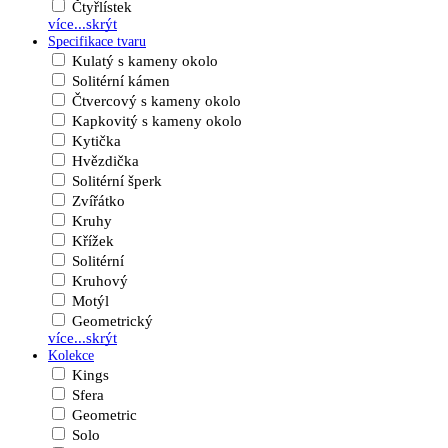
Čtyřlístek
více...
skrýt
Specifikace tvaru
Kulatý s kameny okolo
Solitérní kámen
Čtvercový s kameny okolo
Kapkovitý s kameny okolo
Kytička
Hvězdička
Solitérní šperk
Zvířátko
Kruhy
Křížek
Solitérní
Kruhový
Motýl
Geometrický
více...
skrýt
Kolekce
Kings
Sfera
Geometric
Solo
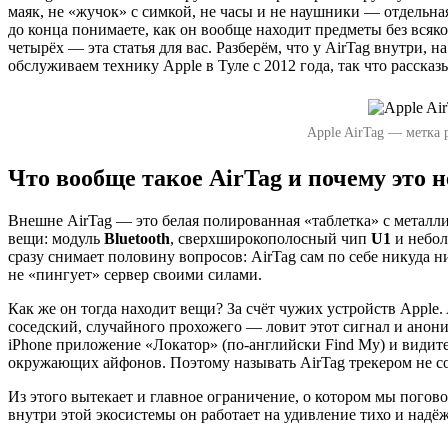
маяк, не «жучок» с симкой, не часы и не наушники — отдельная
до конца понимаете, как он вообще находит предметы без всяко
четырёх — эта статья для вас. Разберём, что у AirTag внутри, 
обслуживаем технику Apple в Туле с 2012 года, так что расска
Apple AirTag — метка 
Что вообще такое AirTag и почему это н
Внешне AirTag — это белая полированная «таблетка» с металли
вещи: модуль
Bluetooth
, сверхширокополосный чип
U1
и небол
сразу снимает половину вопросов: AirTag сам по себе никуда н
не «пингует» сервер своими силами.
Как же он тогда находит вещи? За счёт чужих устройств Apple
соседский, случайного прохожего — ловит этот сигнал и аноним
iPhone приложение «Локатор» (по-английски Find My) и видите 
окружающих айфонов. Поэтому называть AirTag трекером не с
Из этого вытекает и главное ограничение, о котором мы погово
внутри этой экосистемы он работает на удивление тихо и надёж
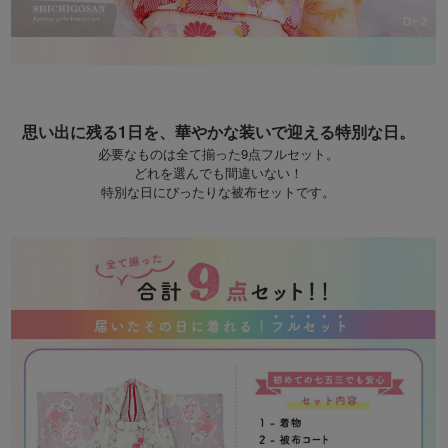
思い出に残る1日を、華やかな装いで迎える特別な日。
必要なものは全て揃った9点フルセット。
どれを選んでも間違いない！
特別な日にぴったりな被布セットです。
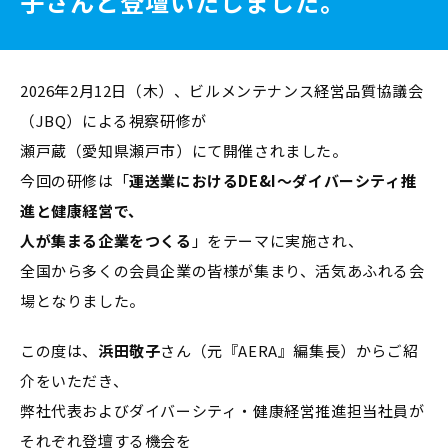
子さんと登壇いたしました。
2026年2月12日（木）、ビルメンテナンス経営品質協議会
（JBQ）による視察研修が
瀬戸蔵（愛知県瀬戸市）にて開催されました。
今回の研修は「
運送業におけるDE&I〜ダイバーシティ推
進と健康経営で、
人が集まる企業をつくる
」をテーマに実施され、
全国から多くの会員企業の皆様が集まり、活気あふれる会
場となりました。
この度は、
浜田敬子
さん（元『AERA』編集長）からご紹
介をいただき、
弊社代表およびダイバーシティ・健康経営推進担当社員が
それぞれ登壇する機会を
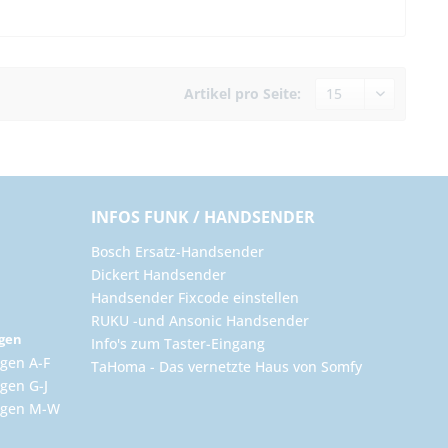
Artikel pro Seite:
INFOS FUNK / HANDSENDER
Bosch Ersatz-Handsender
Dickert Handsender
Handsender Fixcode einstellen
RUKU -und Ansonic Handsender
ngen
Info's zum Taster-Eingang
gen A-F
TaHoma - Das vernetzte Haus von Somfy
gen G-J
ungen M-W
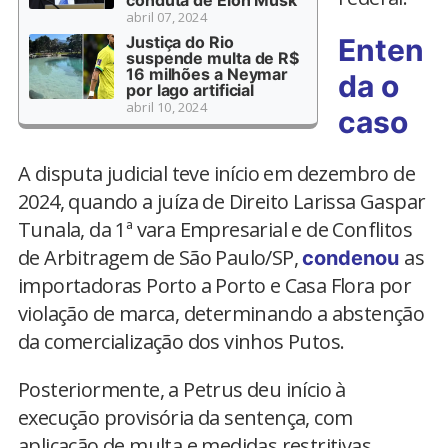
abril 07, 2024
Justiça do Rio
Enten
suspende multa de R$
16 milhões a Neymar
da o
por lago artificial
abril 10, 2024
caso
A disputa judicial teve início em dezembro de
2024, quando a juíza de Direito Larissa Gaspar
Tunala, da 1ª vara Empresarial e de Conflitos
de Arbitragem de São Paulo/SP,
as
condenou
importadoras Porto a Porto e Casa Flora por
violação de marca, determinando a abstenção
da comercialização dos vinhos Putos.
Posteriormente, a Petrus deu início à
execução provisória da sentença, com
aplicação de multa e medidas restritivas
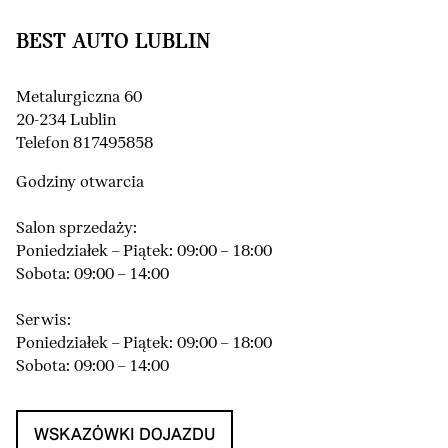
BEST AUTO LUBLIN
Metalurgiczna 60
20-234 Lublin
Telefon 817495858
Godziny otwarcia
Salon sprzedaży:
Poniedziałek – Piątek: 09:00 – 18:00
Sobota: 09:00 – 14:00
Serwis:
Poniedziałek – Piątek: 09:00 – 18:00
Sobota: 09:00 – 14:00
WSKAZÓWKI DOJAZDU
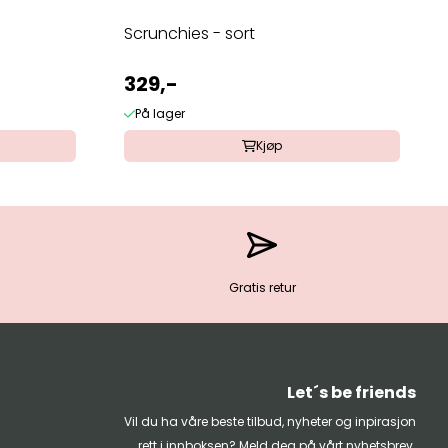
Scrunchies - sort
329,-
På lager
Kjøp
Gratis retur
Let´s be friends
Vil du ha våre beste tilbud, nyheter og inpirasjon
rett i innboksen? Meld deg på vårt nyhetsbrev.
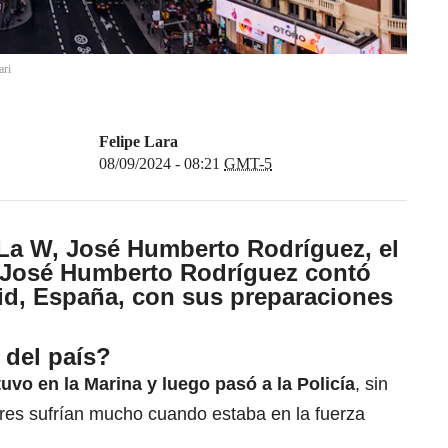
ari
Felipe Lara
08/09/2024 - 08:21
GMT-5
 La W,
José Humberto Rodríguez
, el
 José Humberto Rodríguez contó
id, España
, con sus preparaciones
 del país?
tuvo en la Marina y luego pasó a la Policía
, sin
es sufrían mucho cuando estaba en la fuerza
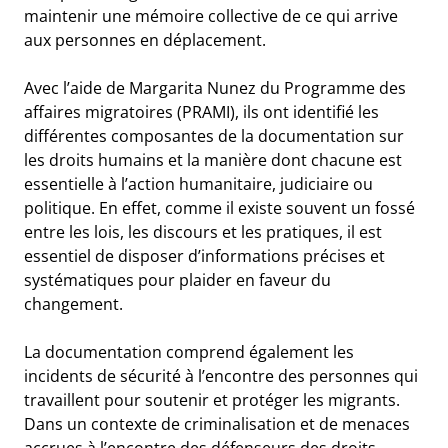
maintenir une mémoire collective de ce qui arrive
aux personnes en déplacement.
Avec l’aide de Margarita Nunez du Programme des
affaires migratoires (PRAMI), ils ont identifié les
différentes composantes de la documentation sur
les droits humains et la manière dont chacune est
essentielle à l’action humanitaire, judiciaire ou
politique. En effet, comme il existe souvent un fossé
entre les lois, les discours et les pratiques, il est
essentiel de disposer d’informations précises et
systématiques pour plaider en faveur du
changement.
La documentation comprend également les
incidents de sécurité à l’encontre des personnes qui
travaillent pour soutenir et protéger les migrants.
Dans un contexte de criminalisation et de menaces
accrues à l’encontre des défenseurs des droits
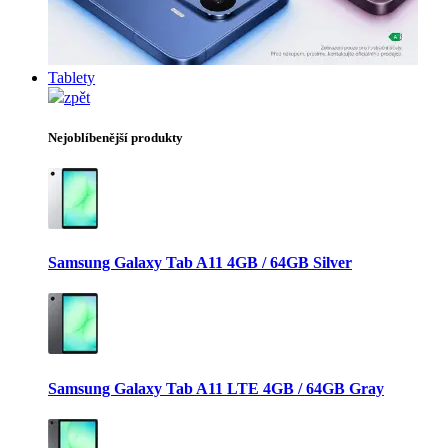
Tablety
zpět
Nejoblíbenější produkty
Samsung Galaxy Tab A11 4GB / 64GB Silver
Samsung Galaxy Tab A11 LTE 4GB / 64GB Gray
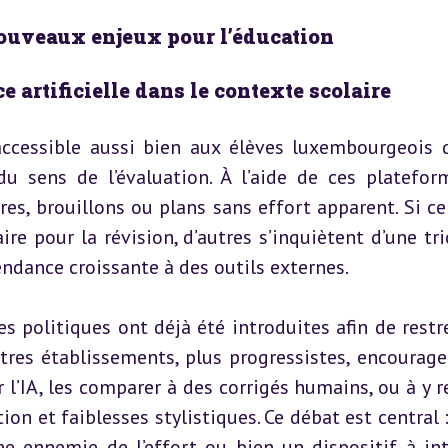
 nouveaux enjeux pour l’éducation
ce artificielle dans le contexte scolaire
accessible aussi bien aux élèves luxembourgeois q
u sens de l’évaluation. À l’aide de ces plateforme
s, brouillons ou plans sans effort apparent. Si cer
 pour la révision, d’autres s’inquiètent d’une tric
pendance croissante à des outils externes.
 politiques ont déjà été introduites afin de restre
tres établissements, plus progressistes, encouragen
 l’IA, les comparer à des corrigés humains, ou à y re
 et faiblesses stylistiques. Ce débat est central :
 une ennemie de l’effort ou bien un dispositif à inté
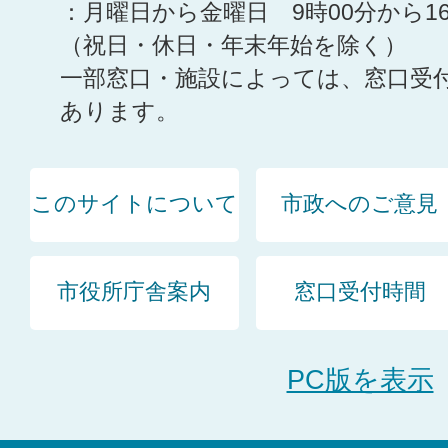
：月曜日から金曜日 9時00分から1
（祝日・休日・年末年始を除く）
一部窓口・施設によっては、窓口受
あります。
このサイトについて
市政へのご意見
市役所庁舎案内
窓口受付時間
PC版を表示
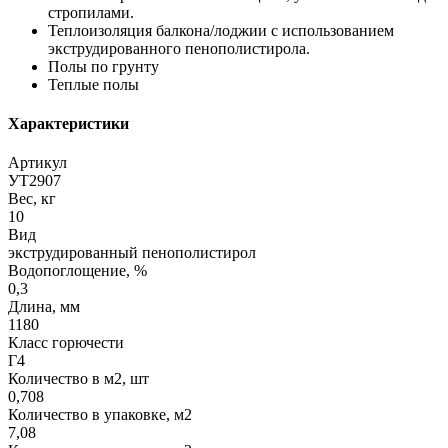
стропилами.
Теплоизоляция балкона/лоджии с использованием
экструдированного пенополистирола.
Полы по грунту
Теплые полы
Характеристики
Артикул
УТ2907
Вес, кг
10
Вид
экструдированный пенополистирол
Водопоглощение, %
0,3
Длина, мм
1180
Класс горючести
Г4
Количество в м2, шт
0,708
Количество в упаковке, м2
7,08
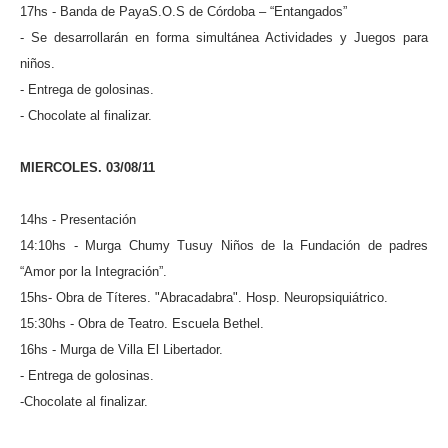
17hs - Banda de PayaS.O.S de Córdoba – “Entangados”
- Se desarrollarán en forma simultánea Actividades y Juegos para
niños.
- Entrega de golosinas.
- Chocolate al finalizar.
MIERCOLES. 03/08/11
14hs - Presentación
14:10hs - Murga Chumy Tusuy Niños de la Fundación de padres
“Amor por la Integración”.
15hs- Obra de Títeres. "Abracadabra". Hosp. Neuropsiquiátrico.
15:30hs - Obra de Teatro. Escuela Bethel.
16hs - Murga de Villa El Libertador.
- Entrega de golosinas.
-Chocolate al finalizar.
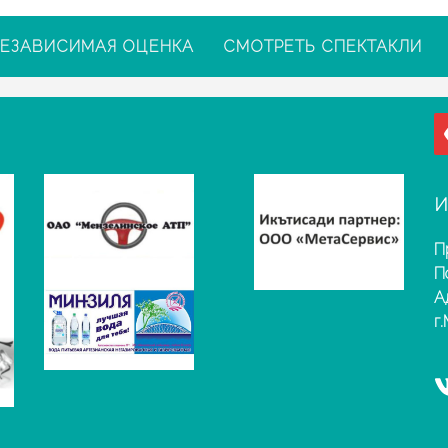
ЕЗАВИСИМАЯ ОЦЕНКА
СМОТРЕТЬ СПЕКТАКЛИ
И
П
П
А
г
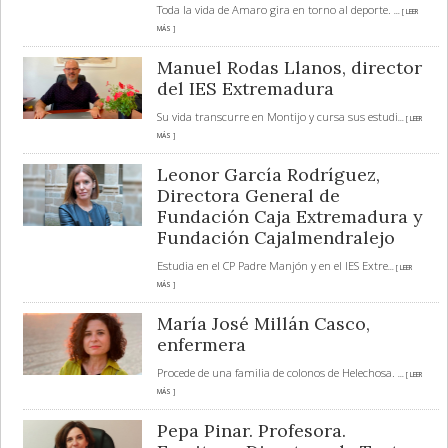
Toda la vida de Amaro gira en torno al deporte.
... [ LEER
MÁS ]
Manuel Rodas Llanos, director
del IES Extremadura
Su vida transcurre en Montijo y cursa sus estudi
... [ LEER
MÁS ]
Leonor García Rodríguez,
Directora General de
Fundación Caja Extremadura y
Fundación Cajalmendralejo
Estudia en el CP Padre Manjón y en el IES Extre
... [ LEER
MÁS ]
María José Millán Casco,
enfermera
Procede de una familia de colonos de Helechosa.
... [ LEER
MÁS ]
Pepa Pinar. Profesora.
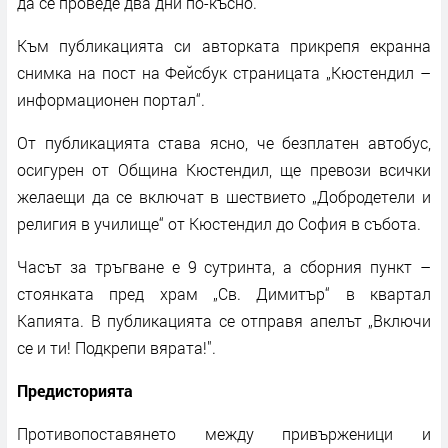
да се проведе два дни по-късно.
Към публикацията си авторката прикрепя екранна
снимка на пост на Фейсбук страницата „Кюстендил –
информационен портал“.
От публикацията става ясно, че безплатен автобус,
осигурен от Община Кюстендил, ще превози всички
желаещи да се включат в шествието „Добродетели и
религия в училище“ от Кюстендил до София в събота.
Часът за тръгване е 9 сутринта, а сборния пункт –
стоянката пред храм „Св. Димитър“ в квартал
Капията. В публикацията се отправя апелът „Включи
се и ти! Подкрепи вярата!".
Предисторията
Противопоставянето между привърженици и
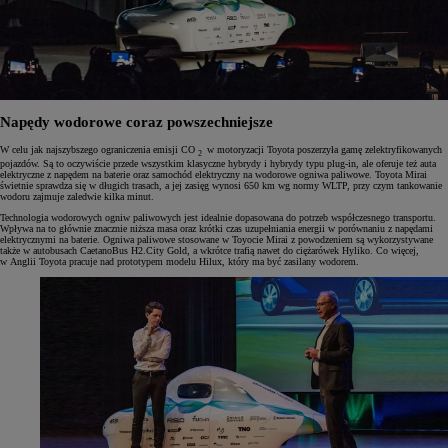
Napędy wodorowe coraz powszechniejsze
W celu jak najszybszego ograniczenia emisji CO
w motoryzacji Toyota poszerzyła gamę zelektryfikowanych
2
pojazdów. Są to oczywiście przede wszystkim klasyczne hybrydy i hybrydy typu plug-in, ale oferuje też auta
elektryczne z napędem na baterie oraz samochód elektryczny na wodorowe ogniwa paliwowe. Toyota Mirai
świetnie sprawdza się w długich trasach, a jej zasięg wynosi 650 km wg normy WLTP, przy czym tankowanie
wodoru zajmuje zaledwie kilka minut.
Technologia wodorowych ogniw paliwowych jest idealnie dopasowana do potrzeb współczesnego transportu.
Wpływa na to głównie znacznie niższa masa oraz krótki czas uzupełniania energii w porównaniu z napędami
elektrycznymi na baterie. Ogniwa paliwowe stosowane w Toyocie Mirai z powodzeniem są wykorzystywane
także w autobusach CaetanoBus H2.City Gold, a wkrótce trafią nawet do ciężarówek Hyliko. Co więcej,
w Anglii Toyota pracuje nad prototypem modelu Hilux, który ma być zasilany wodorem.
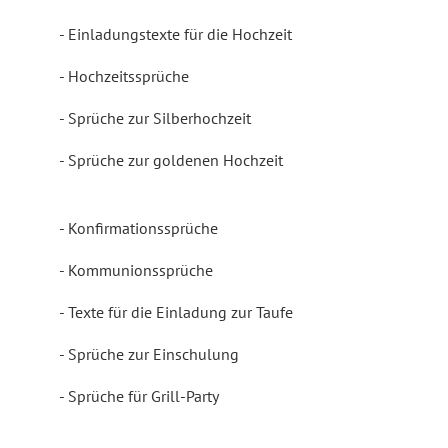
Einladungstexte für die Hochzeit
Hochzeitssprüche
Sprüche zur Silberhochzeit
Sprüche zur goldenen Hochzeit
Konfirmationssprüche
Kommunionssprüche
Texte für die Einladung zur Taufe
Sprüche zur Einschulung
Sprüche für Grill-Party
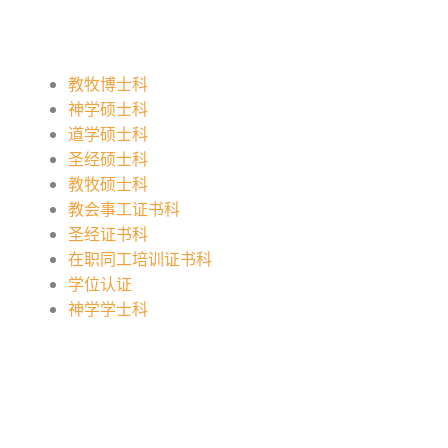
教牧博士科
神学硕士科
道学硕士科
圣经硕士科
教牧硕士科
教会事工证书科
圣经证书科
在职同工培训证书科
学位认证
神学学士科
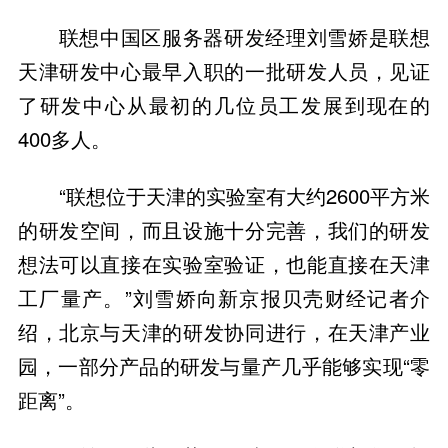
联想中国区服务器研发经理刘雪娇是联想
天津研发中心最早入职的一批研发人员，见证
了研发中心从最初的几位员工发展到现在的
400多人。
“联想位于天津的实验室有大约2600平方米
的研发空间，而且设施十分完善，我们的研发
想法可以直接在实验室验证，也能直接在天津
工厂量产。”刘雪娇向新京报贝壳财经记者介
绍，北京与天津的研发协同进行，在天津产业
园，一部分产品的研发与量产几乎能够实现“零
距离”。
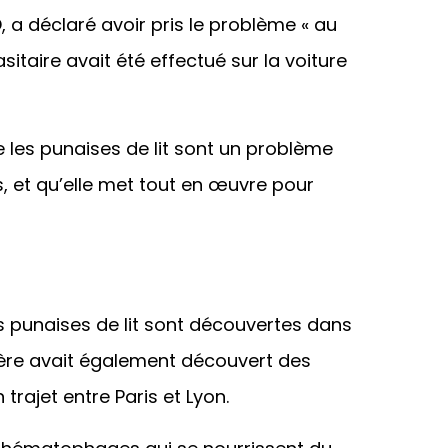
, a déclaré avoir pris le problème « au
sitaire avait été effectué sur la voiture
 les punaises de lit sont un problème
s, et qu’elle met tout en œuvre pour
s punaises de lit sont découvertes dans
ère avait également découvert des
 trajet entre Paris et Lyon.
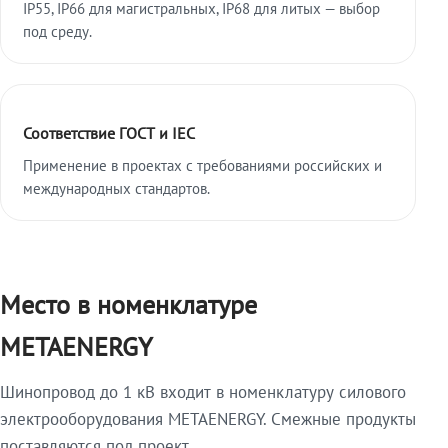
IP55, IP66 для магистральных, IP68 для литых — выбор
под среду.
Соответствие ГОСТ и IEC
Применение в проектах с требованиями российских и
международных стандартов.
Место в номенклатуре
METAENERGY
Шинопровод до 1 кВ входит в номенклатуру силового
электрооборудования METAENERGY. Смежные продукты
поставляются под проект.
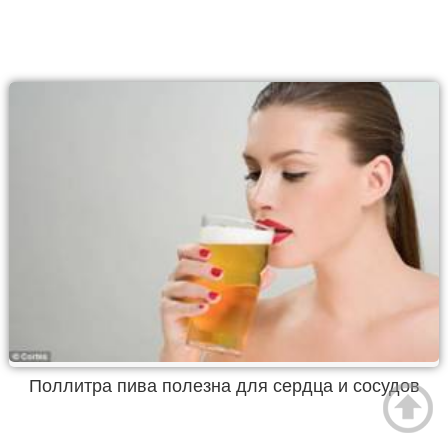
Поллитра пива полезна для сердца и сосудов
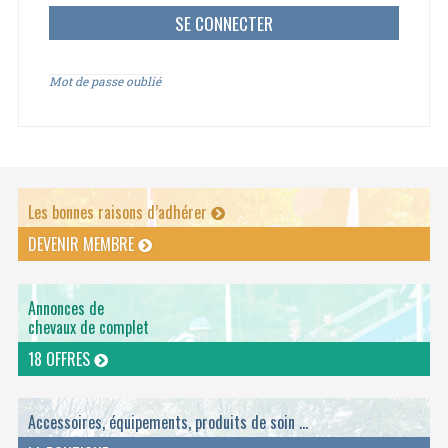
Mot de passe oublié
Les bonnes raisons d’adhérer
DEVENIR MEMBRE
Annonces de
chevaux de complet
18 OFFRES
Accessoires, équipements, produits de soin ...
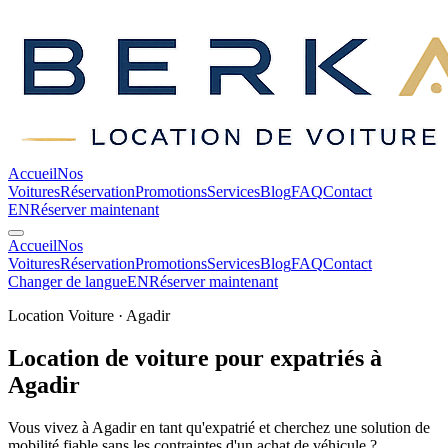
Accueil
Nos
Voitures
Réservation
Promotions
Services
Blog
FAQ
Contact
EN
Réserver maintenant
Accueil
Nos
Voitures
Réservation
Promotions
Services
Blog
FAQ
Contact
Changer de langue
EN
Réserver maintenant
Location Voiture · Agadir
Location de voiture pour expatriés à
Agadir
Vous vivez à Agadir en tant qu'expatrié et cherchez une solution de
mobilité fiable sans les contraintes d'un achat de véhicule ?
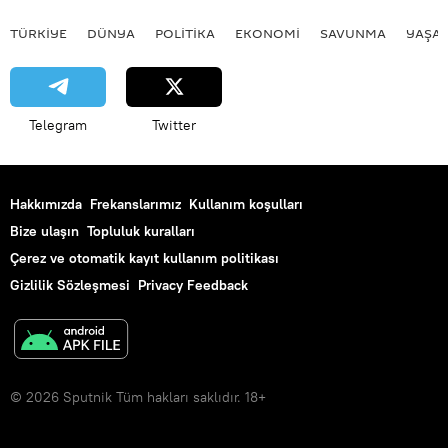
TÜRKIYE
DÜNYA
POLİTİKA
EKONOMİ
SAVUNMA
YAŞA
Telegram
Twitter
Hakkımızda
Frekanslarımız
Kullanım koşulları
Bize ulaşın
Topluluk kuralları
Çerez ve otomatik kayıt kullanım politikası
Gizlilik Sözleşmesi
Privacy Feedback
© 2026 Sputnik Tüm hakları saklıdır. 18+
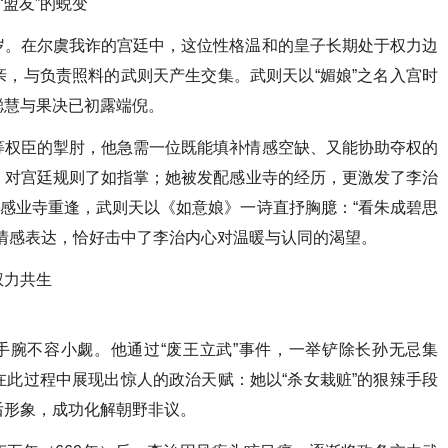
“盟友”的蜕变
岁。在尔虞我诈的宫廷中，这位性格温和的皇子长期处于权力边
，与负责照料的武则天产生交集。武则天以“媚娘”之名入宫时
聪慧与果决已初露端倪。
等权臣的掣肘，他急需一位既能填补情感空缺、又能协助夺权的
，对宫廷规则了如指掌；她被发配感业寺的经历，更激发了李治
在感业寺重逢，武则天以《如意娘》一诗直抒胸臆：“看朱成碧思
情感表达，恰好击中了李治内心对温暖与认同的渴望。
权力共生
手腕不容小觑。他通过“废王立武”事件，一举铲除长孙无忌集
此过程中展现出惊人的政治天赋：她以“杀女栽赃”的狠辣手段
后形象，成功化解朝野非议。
------
- YOUR GOAL
Using the records above, select and copy every line that has the word "droits".

- ANSWER SECTION
les droits humains et la manière dont chacune est
accrues à l’encontre des défenseurs des droits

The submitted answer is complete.